25 July, 2017

8 Laws of Learning

Let's face the facts here folks, if you keep on doing things a certain way you will always get a predictable result. Negative habits breed negative consequences. Successful habits create positive rewards. There is no two ways about it, fact is a fact!!

Now the harsh reality is out there let's take a moment to clear things up. You can overcome but it will take time as we keep mentioning, plusyou will want to do it.

When I talk to teams about habits and mastering drills in practice I usually refer back to the coaching of the great John Wooden and his 8 Laws of Learning, have you heard of them?

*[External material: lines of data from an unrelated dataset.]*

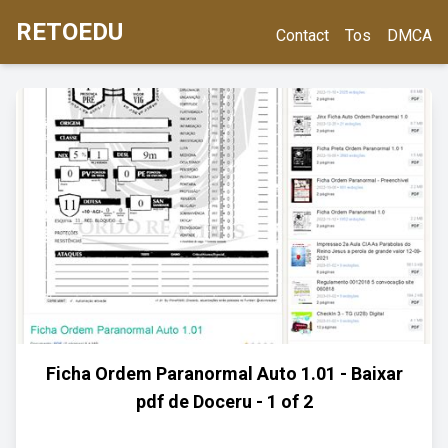
RETOEDU
Contact
Tos
DMCA
Ficha Ordem Paranormal Auto 1.01 - Baixar
pdf de Doceru - 1 of 2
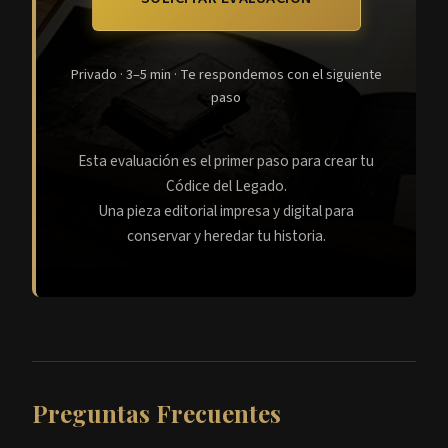
Privado · 3–5 min · Te respondemos con el siguiente
paso
Esta evaluación es el primer paso para crear tu
Códice del Legado.
Una pieza editorial impresa y digital para
conservar y heredar tu historia.
Preguntas Frecuentes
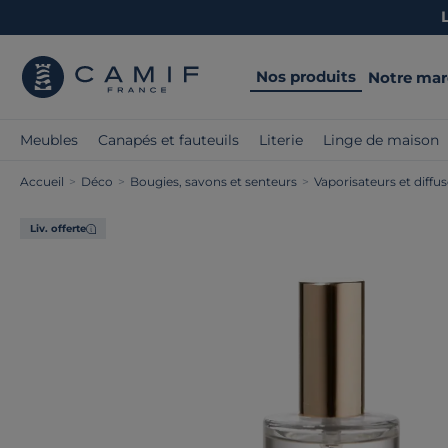
Nos produits
Notre ma
Meubles
Canapés et fauteuils
Literie
Linge de maison
Accueil
>
Déco
>
Bougies, savons et senteurs
>
Vaporisateurs et diffu
Liv. offerte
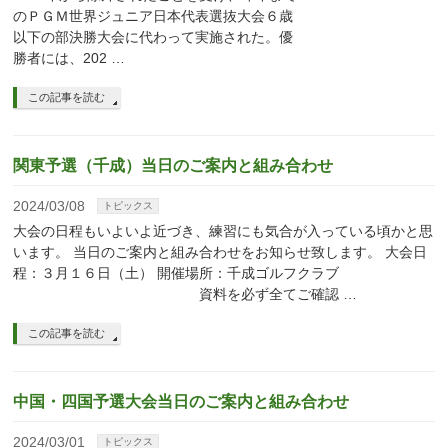
のＰＧＭ世界ジュニア日本代表選抜大会６歳
以下の部決勝大会に代わって実施された。優
勝者には、202 …
この記事を読む
関東予選（千成）当日のご案内と組み合わせ
2024/03/08
トピックス
大会の日程もいよいよ近づき、練習にも気合が入っている頃かと思
います。 当日のご案内と組み合わせをお知らせ致します。 大会日
程：３月１６日（土） 開催場所：千成ゴルフクラブ
資料を必ず全てご確認 …
この記事を読む
中国・四国予選大会当日のご案内と組み合わせ
2024/03/01
トピックス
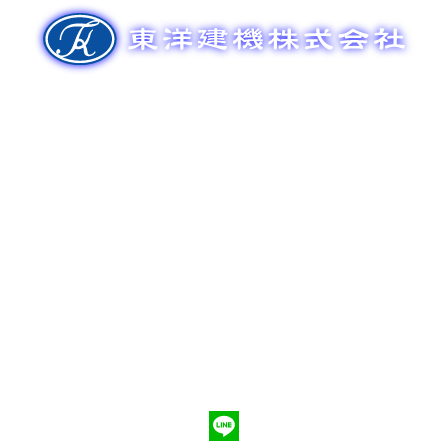
ゲ
ー
シ
ョ
ン
新車販売
整備メンテナンス
中古車販売
部品販売
ポンプ車買取
会社概要
Q&A
お問合わせ
079-553-8207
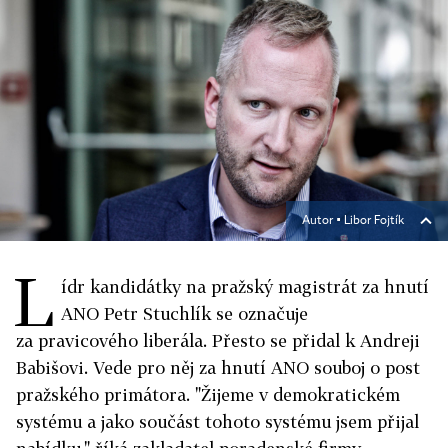
Autor ▪
Libor Fojtík
L
ídr kandidátky na pražský magistrát za hnutí
ANO Petr Stuchlík se označuje
za pravicového liberála. Přesto se přidal k Andreji
Babišovi. Vede pro něj za hnutí ANO souboj o post
pražského primátora. "Žijeme v demokratickém
systému a jako součást tohoto systému jsem přijal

Here they are for you and if applied you will turn some negative habits around quickly.

8 Laws of Learning

1) Explanation

Thoroughly explaining to your players what they need to do is important. Your explanation should always begin and conclude with the purpose of what you’re teaching. For example, if you’re attempting to teach a full court press defense, explain the reason why it will benefit the team to do it (it pressures the other team to get the ball past half court, it can force turnovers, etc.) Detail not just why you do it, but how you do it.

2) Demonstration

Because many young athletes are visual learners, the demonstration aspect of teaching will resonate much stronger with them than the explanation. As you walk through the steps of the drill, demonstrate each part yourself or with other coaches/players. Move slowly at first so players fully grasp the progression of steps in the drill. Repeat the drill a few times, moving through it more quickly each time.

3) Imitation

Now is the time for your players to do the drill you’ve taught them in the exact way you’ve taught them. Make sure they start slowly, as you did with your demonstration, so that everyone participating continues to understand the progression of steps. Players should also understand the roles of other players on the court in the drill so they’ll know what to do if they’re in a different position.

4) Repetition

5) Repetition

6) Repetition

7) Repetition

8) Repetition

This is not a typo; Wooden simply believed that strongly in repetition. Like anything you learn, the more you do it, the better you are at it. This applies to everything, especially sports. The best way to raise your free throw percentage is to…shoot a ton of free throws. The best way to perfect your serve in volleyball is to continually practice serving. Allow the players to repeat the drills over and over again, progressively adding pressures that imitate game/match scenarios. 

This is the simplest way to form a great habit no matter in sport or at work.